The Librarian without a Voice 😷

Earlier this week, I succumbed to the “ick”. That is the technical term that I, without one day of medical training, have given the virus going around. The ick is not quite the flu virus but something different from a cold. For me, it felt between a head cold with cough and springtime allergies. I never felt sick or tired. I just would have coughing fits and a runny now. The worse symptom of all was a weak voice.

So there I was at school Thursday morning with a pocketful of Ricola cough drops. I thought I was doing well until I opened my mouth to welcome students entering the school.   The sound I emitted was not quite a squeak but certainly not a voice I’ve heard before. Throughout the morning I sounded as if I were once again experiencing the vocal change of my early teen years.

I learned a few things about my instruction on Thursday.

  1. Students want teachers to level with them and speak with them not to them.

I was honest about my voice and told my students that if I spoke quietly, all was good. I reminded them of the procedures and expectations then asked for their help. They all spoke quietly and regrouped immediately when asked.

  1. PBIS works!

For those who do not know, PBIS stands for Positive Behavioral Interventions and Support. My school has taught and practiced the procedures and expectations. After winter break, we retaught and practiced again. I admit that I have spoken negatively about the focus on the extrinsic rewards earning PBIS tickets (ours are called Gator bites). But when it comes to being a community following expectations, PBIS works amazingly. My students knew when to raise their hands, how to move safely throughout the library, and most importantly, how to show respect for each other, themselves, and me.

  1. My lessons do not work well without me leading them.

This is a tough lesson to learn. I want students to be at the center of their instruction. That is the reason for instituting the 20Time project. Yet, this project is new to my students and me.
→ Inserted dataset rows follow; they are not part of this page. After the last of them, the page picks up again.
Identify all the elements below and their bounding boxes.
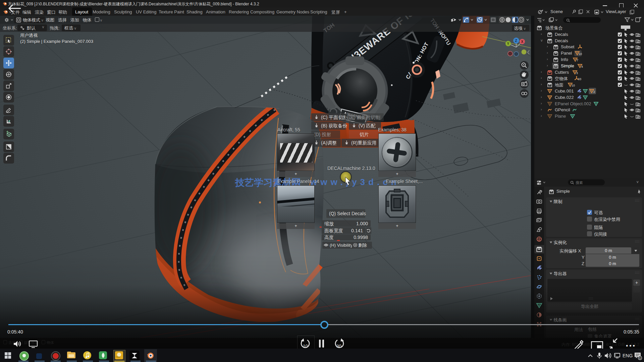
- svg-text:8: 8: [615, 354, 616, 356]
- svg-text:30: 30: [336, 344, 341, 349]
- svg-text:5: 5: [639, 357, 641, 360]
- svg-text:10: 10: [303, 344, 308, 349]
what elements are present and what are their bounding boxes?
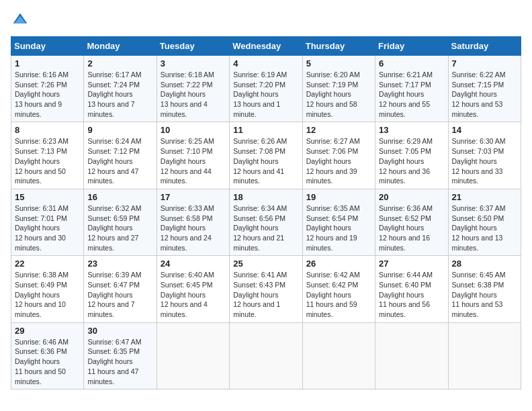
day-info: Sunrise: 6:22 AMSunset: 7:15 PMDaylight … [452, 70, 517, 119]
day-number: 9 [87, 125, 152, 135]
calendar-cell [375, 322, 448, 389]
day-info: Sunrise: 6:26 AMSunset: 7:08 PMDaylight … [233, 136, 298, 185]
logo [11, 11, 32, 30]
calendar-cell: 8 Sunrise: 6:23 AMSunset: 7:13 PMDayligh… [11, 122, 84, 189]
calendar-cell: 9 Sunrise: 6:24 AMSunset: 7:12 PMDayligh… [84, 122, 157, 189]
calendar-week-4: 22 Sunrise: 6:38 AMSunset: 6:49 PMDaylig… [11, 256, 521, 322]
calendar-cell: 14 Sunrise: 6:30 AMSunset: 7:03 PMDaylig… [448, 122, 521, 189]
day-info: Sunrise: 6:44 AMSunset: 6:40 PMDaylight … [379, 270, 444, 319]
day-number: 16 [87, 192, 152, 202]
weekday-header-saturday: Saturday [448, 37, 521, 56]
day-info: Sunrise: 6:31 AMSunset: 7:01 PMDaylight … [15, 203, 80, 253]
day-info: Sunrise: 6:25 AMSunset: 7:10 PMDaylight … [161, 136, 226, 185]
day-info: Sunrise: 6:21 AMSunset: 7:17 PMDaylight … [379, 70, 444, 119]
weekday-header-monday: Monday [84, 37, 157, 56]
calendar-cell: 29 Sunrise: 6:46 AMSunset: 6:36 PMDaylig… [11, 322, 84, 389]
calendar-cell: 7 Sunrise: 6:22 AMSunset: 7:15 PMDayligh… [448, 56, 521, 122]
day-number: 28 [452, 259, 517, 269]
weekday-header-friday: Friday [375, 37, 448, 56]
calendar-week-2: 8 Sunrise: 6:23 AMSunset: 7:13 PMDayligh… [11, 122, 521, 189]
day-info: Sunrise: 6:20 AMSunset: 7:19 PMDaylight … [306, 70, 371, 119]
day-number: 22 [15, 259, 80, 269]
logo-icon [11, 11, 30, 30]
weekday-header-tuesday: Tuesday [157, 37, 229, 56]
day-number: 5 [306, 58, 371, 68]
day-number: 29 [15, 326, 80, 336]
day-number: 10 [161, 125, 226, 135]
day-number: 7 [452, 58, 517, 68]
calendar-week-1: 1 Sunrise: 6:16 AMSunset: 7:26 PMDayligh… [11, 56, 521, 122]
page-header [11, 11, 521, 30]
day-info: Sunrise: 6:33 AMSunset: 6:58 PMDaylight … [161, 203, 226, 253]
weekday-header-sunday: Sunday [11, 37, 84, 56]
calendar-cell: 15 Sunrise: 6:31 AMSunset: 7:01 PMDaylig… [11, 189, 84, 255]
calendar-cell: 4 Sunrise: 6:19 AMSunset: 7:20 PMDayligh… [230, 56, 302, 122]
day-info: Sunrise: 6:29 AMSunset: 7:05 PMDaylight … [379, 136, 444, 185]
calendar-cell: 5 Sunrise: 6:20 AMSunset: 7:19 PMDayligh… [302, 56, 375, 122]
day-info: Sunrise: 6:34 AMSunset: 6:56 PMDaylight … [233, 203, 298, 253]
calendar-cell: 20 Sunrise: 6:36 AMSunset: 6:52 PMDaylig… [375, 189, 448, 255]
calendar-week-5: 29 Sunrise: 6:46 AMSunset: 6:36 PMDaylig… [11, 322, 521, 389]
day-info: Sunrise: 6:41 AMSunset: 6:43 PMDaylight … [233, 270, 298, 319]
day-number: 19 [306, 192, 371, 202]
calendar-cell: 24 Sunrise: 6:40 AMSunset: 6:45 PMDaylig… [157, 256, 229, 322]
calendar-cell [448, 322, 521, 389]
day-number: 27 [379, 259, 444, 269]
calendar-cell: 11 Sunrise: 6:26 AMSunset: 7:08 PMDaylig… [230, 122, 302, 189]
calendar-cell: 21 Sunrise: 6:37 AMSunset: 6:50 PMDaylig… [448, 189, 521, 255]
day-number: 4 [233, 58, 298, 68]
day-info: Sunrise: 6:27 AMSunset: 7:06 PMDaylight … [306, 136, 371, 185]
calendar-cell: 10 Sunrise: 6:25 AMSunset: 7:10 PMDaylig… [157, 122, 229, 189]
weekday-header-thursday: Thursday [302, 37, 375, 56]
calendar-cell: 28 Sunrise: 6:45 AMSunset: 6:38 PMDaylig… [448, 256, 521, 322]
calendar-cell [302, 322, 375, 389]
day-info: Sunrise: 6:24 AMSunset: 7:12 PMDaylight … [87, 136, 152, 185]
calendar-cell: 6 Sunrise: 6:21 AMSunset: 7:17 PMDayligh… [375, 56, 448, 122]
calendar-cell: 2 Sunrise: 6:17 AMSunset: 7:24 PMDayligh… [84, 56, 157, 122]
calendar-week-3: 15 Sunrise: 6:31 AMSunset: 7:01 PMDaylig… [11, 189, 521, 255]
day-number: 14 [452, 125, 517, 135]
day-number: 18 [233, 192, 298, 202]
calendar-table: SundayMondayTuesdayWednesdayThursdayFrid… [11, 36, 521, 390]
day-number: 11 [233, 125, 298, 135]
calendar-cell: 30 Sunrise: 6:47 AMSunset: 6:35 PMDaylig… [84, 322, 157, 389]
day-number: 26 [306, 259, 371, 269]
day-number: 17 [161, 192, 226, 202]
calendar-cell: 22 Sunrise: 6:38 AMSunset: 6:49 PMDaylig… [11, 256, 84, 322]
day-number: 3 [161, 58, 226, 68]
day-number: 30 [87, 326, 152, 336]
day-info: Sunrise: 6:38 AMSunset: 6:49 PMDaylight … [15, 270, 80, 319]
day-number: 25 [233, 259, 298, 269]
day-info: Sunrise: 6:46 AMSunset: 6:36 PMDaylight … [15, 337, 80, 386]
calendar-cell: 19 Sunrise: 6:35 AMSunset: 6:54 PMDaylig… [302, 189, 375, 255]
calendar-cell [157, 322, 229, 389]
calendar-cell: 25 Sunrise: 6:41 AMSunset: 6:43 PMDaylig… [230, 256, 302, 322]
calendar-cell: 12 Sunrise: 6:27 AMSunset: 7:06 PMDaylig… [302, 122, 375, 189]
calendar-cell: 1 Sunrise: 6:16 AMSunset: 7:26 PMDayligh… [11, 56, 84, 122]
day-number: 1 [15, 58, 80, 68]
day-number: 24 [161, 259, 226, 269]
calendar-cell: 3 Sunrise: 6:18 AMSunset: 7:22 PMDayligh… [157, 56, 229, 122]
day-number: 6 [379, 58, 444, 68]
day-number: 12 [306, 125, 371, 135]
calendar-cell: 13 Sunrise: 6:29 AMSunset: 7:05 PMDaylig… [375, 122, 448, 189]
weekday-header-wednesday: Wednesday [230, 37, 302, 56]
day-number: 15 [15, 192, 80, 202]
day-info: Sunrise: 6:40 AMSunset: 6:45 PMDaylight … [161, 270, 226, 319]
day-info: Sunrise: 6:47 AMSunset: 6:35 PMDaylight … [87, 337, 152, 386]
day-info: Sunrise: 6:39 AMSunset: 6:47 PMDaylight … [87, 270, 152, 319]
calendar-cell [230, 322, 302, 389]
day-number: 21 [452, 192, 517, 202]
day-number: 13 [379, 125, 444, 135]
day-info: Sunrise: 6:37 AMSunset: 6:50 PMDaylight … [452, 203, 517, 253]
day-info: Sunrise: 6:19 AMSunset: 7:20 PMDaylight … [233, 70, 298, 119]
day-info: Sunrise: 6:36 AMSunset: 6:52 PMDaylight … [379, 203, 444, 253]
calendar-cell: 23 Sunrise: 6:39 AMSunset: 6:47 PMDaylig… [84, 256, 157, 322]
day-info: Sunrise: 6:23 AMSunset: 7:13 PMDaylight … [15, 136, 80, 185]
calendar-cell: 17 Sunrise: 6:33 AMSunset: 6:58 PMDaylig… [157, 189, 229, 255]
day-info: Sunrise: 6:16 AMSunset: 7:26 PMDaylight … [15, 70, 80, 119]
calendar-cell: 26 Sunrise: 6:42 AMSunset: 6:42 PMDaylig… [302, 256, 375, 322]
day-info: Sunrise: 6:35 AMSunset: 6:54 PMDaylight … [306, 203, 371, 253]
day-number: 23 [87, 259, 152, 269]
day-number: 20 [379, 192, 444, 202]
This week, we were at the pivotal step of selecting projects and determining timelines and strategies. I tried to plan around my speaking by typing directions and guiding questions for students to discuss in groups. This worked well but I could tell my students kept waiting for me to lead the discussion. I have not instituted enough student led discussions for them to yet have ownership. I need to do so for their sake and mine. I resisted the urge to interrupt and take over the conversations. Instead, I put another Ricola in my mouth and pointed to the timer and guiding questions for discussions. After a few minutes of awkward conversations, little by little table groups began having true discussions.

The day wasn’t pretty and I certainly did not teach my best lessons. But I got through it. All teachers have experienced this day before. It’s what we do with the lessons learned that matters. I learned that while my voice is back, next week, I plan to point to the timer and guiding questions again as students start their work. I want to step back and give my students ownership of their projects. Although weakly voiced, I think the best thing I said on Thursday was this: “I can’t answer that question or give you advice. Students, what do you think? I’m afraid if I say anything it will be exactly what the project should be or what I think it should be. And that will be what he does. It’s his project. What ideas do you have for him? He needs to hear from you, not me.”